By Mohammed Dahiru Lawal
A senior investigative reporter with Premium Times, Hassan Adebayo and the deputy general editor of Daily Trust Abdulaziz Abdulaziz and other Nigerian journalists have clinched various awards in the print, online and broadcast categories of the 17th Wole Soyinka Award for Investigative Reporting.
While Mr Adebayo clinched the overall 2022 investigative reporter of the year for his several parts series on #PandoraPapers inside story which exposed top public officials of involvement in illicit funds transaction, Mr Abdulaziz, who won the overall investigative Journalists of the year in 2018, clinched the merit award for investigative reporting in the TV category for his work, “Nigeria’s Banditry – the Inside Story”.
The grand event which was held Friday at NECA House in Lagos, following a two-day Amplify In-Depth Media Conference (AIMConference), awarded various journalists for their “works and resilience in the face of shrinking civic space,” according to the organisers, the Wole Soyinka Center for Investigative Reporting, WSCIJ.
Other award winners at the grand event include Trust TV’s Zainab Bala for her story exposing various risk factors responsible for increased maternal deaths in Nigeria, News Central Abuja Bureau Chief Amadin Uyi for his works on Abuja land racketeering and government negligence, Diamond FM’s Babatunde Okunola for his works on gold rushes and land grab in Ijesha and Ggenga Salau of Guardian for his work on how fake Ghanian Herbal Products are Manufactured in Ghana and marketed in Nigeria.
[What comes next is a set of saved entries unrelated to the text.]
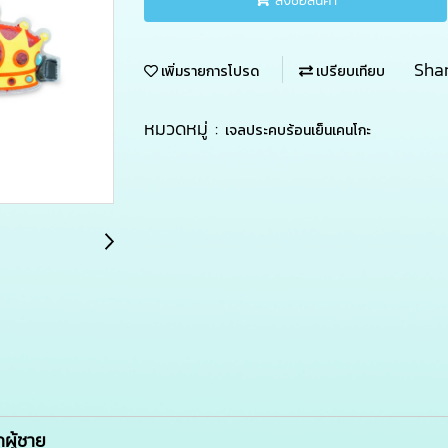
สั่งซื้อสินค้า
Sha
เพิ่มรายการโปรด
เปรียบเทียบ
หมวดหมู่ :
เจลประคบร้อนเย็นเคนโกะ
กผู้ชาย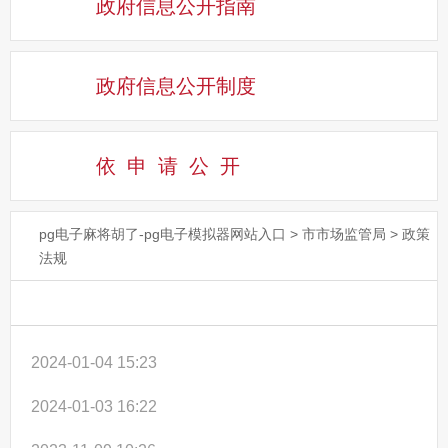
政府信息公开指南
政府信息公开制度
依申请公
开
pg电子麻将胡了-pg电子模拟器网站入口
>
市市场监管局
>
政策
法规
2024-01-04 15:23
2024-01-03 16:22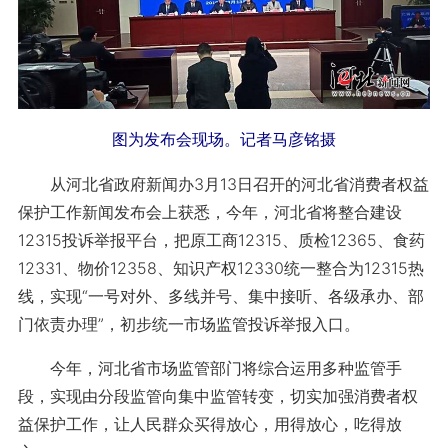
图为发布会现场。记者马彦铭摄
从河北省政府新闻办3月13日召开的河北省消费者权益
保护工作新闻发布会上获悉，今年，河北省将整合建设
12315投诉举报平台，把原工商12315、质检12365、食药
12331、物价12358、知识产权12330统一整合为12315热
线，实现“一号对外、多线并号、集中接听、各级承办、部
门依责办理”，初步统一市场监管投诉举报入口。
今年，河北省市场监管部门将综合运用多种监管手
段，实现由分段监管向集中监管转变，切实加强消费者权
益保护工作，让人民群众买得放心，用得放心，吃得放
Other winners are, Juliana Francis of the New Telegraph for her investigation exposing how police deny victims of gender violence justice by truncating rape cases, Chukwuemeka Emenike the Assistant Chief Cartoonist at New Telegraph for his pictorial representation of poverty and petty crime in the face of double standard by the Nigerian justice system, and Victor Asowata for his depiction of how poverty and political manipulations in electioneering leads to poor governance in Nigeria.
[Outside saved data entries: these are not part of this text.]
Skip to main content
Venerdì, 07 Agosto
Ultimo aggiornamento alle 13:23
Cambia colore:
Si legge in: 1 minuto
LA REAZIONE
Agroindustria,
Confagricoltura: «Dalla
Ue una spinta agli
Others include Olatunji Obasa for his “cry for rescue” photo collage of victims of the Kaduna train attack, Deji Lambo for his daring photo title “Poisonous Kpomo” which depicts how chemical substances used to roast cow hide popularly called “Kpomo”, exposes consumers to health hazard, Olanrenwajo Oyedeji of Dataphyte for his story on how corruption on contract award is affecting quality of education and Folashade Ogunrinde, News Editor at TV360.
Reacting to his award, Mr Adebayo said he felt honored to have been recognised for his works on the #PandoraPapers which is a testimony to journalistic excellence.
He thanked the WSCIJ for the recognition.
On his part, Mr Abdulaziz said the honor came at a time when government censorship and threat to life almost ridiculed the hard work he put into the story.
Similarly, Miss Juliana who exposed the role of police in truncating rape cases noted that the story made her angry and passionate at the same time.
“These emotions have helped me achieve this honor today, I therefore thank the panel of judges for seeing what I saw and the WSCIJ for the support,” she said.
Earlier, Professor Ropo Sekoni, the WSCIJ Board chair while opening the award ceremony recalled that the event has been held annually since 2005 to acknowledge best practices in investigative journalism and to uphold accountability as indispensable tool for good governance.
While giving the judges comment, Professor Abigail Odozi Ogwezzy, chair of the 2022 panel of judges commended the effort of the WSCIJ for encouraging the use of journalism to push for social change.
She noted that out of about 218 entries for the award, only 179 met the criteria for judgement by the panel of judges.
“Each journalist showed creativity and dexterity in their report. Most stories exemplified accountability which has been undermined in Nigeria and human interest issues which affect Nigeria the most,” she stated.
While lamenting recent attempts to clampdown on journalism, Mrs Ogwezzy said the judges applauded the resilience shown by Nigerian journalists in the face of this threat.
She commended some stories which exposed patterns and showcased trends and weaknesses of some Nigerian institutions and called on government to take necessary and decisive action where necessary.
“Though some stories were not awarded, they brought attention to many issues which should serve as warning sign and a call to attention of duty bearers to act,” she said.
Other judges for the 17th award include Professor Lai Osho as team lead, Dr Theophilus Abba of Daily Trust; Dayo Aiyeton of the International Center for Investigative Reporting, ICIR; Akintunde Akinleye, among others.
Each winner went away with award plaques, computer, mobile devices and cash prizes.